Hewlett Packard - better off without WebOS?

Providing servers and infrastructure for 1000s of businesses worldwide, HP has become a giant in IT provisioning, supplying hardware and consultants worldwide to companies and public service organizations that wished to profit from the digital revolution.

Yet in just a short space of time they’ve gone from industry giants to a major disaster area, contributing to the slow-down in PC sales and somehow failing to capitalise on their webOS platform and HP TouchPad tablet as a realistic, corporate-based alternative to the iPad.

How has it all gone so wrong?

This week figures of PC sales over the past 12 months reveal that overall the industry is slowing. This is in contrast to earlier figures that demonstrate that the PC hardware market is burgeoning. Both of these things are happening against the backdrop of tough times, so why the difference?

At this stage it isn’t clear, although it is most likely to be related to the fact that if sales are down, consumers are upgrading hardware components rather than entire systems. But what has this got to do with HP?

Astonishingly, their Q4 PC hardware sales are down around 25%. This cannot due to market forces or the threat of recession – more likely it is related to HP’s inability to forge a consistent path through the current economic climate. Twisting and turning on policy and direction for the company, customers have gone elsewhere, put off by the possibility of being unable to acquire long-term technical support and the actuality of a poor pricing strategy.

In amongst all of the pointless changes at the top, however, one good thing has come of their problems – the announcement that WebOS will be made (largely) open source. This could be a major move for both the company and the OS; the relationship always looked like the IT equivalent of Tom Cruise and Katy Holmes, a celebrity marriage that on paper appeared to work but somehow doesn’t look quite right. After all, HP had the chance to use WebOS as a corporate tablet platform, essentially preventing corporate take-up of the iPad.

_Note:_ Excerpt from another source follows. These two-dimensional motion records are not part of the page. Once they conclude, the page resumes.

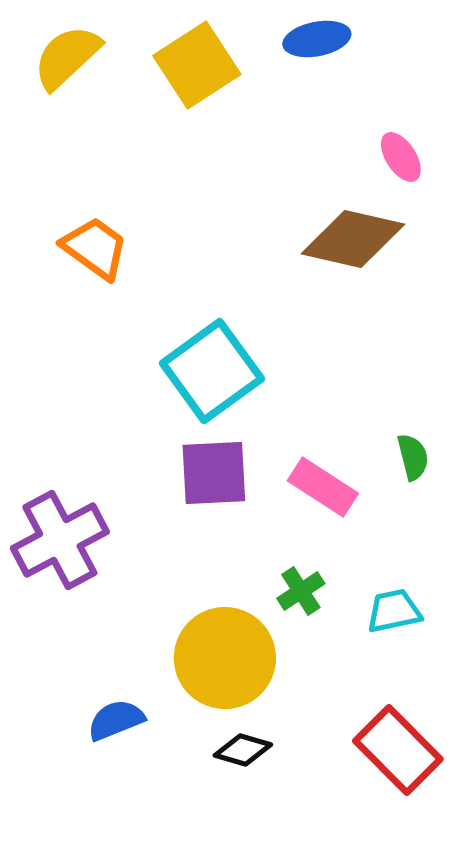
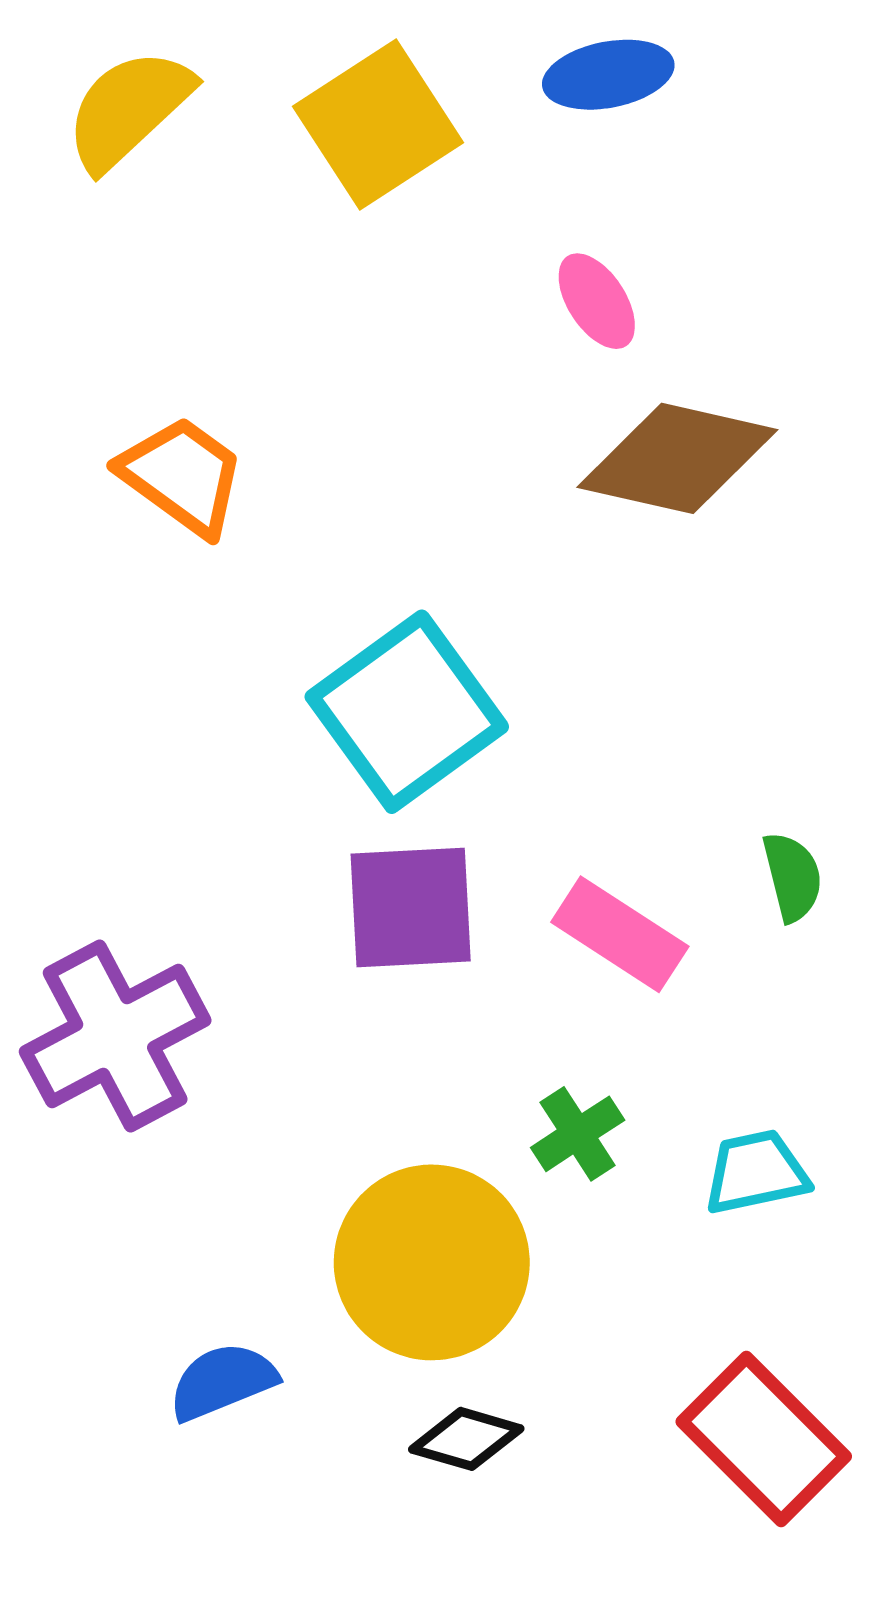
pink ellipse: (401, 157) -> (597, 301), moved

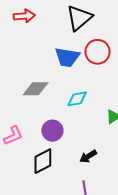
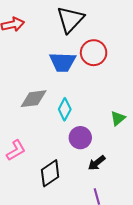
cyan diamond: (77, 99) -> (65, 109), moved, turned -45
purple circle: (52, 131) -> (80, 138), moved

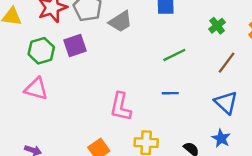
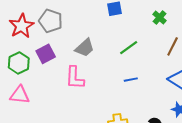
gray trapezoid: (120, 22) -> (85, 48), moved
pink L-shape: (121, 107) -> (75, 78), moved

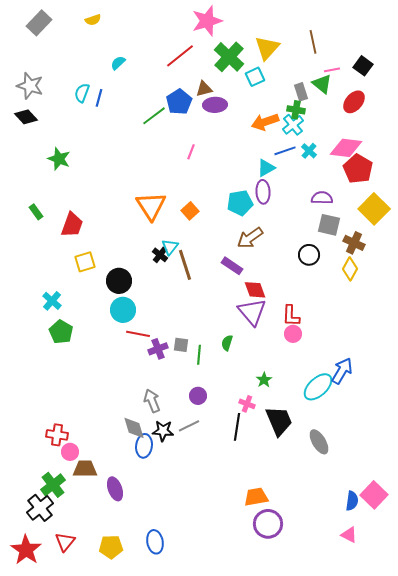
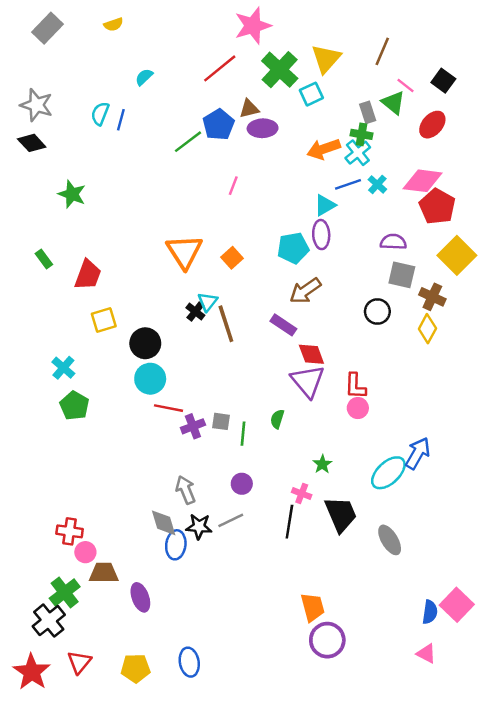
brown line: (313, 42) -> (382, 51), turned 35
pink line: (332, 70) -> (405, 86), turned 49
orange trapezoid: (256, 497) -> (313, 607), turned 85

Given their dominance in the enterprise marketplace, it seems incredulous that they messed that up.

Ultimately, the mobile and tablet operating system with a UI that makes Android look like a cheap iOS knock-off is severely under-appreciated by money men, and needs the strength of hobbyists to build it into a viable alternative to Android, iOS and Windows Phone.

Let’s just hope that as an open source platform it can finally stay safe from corporate mismanagement.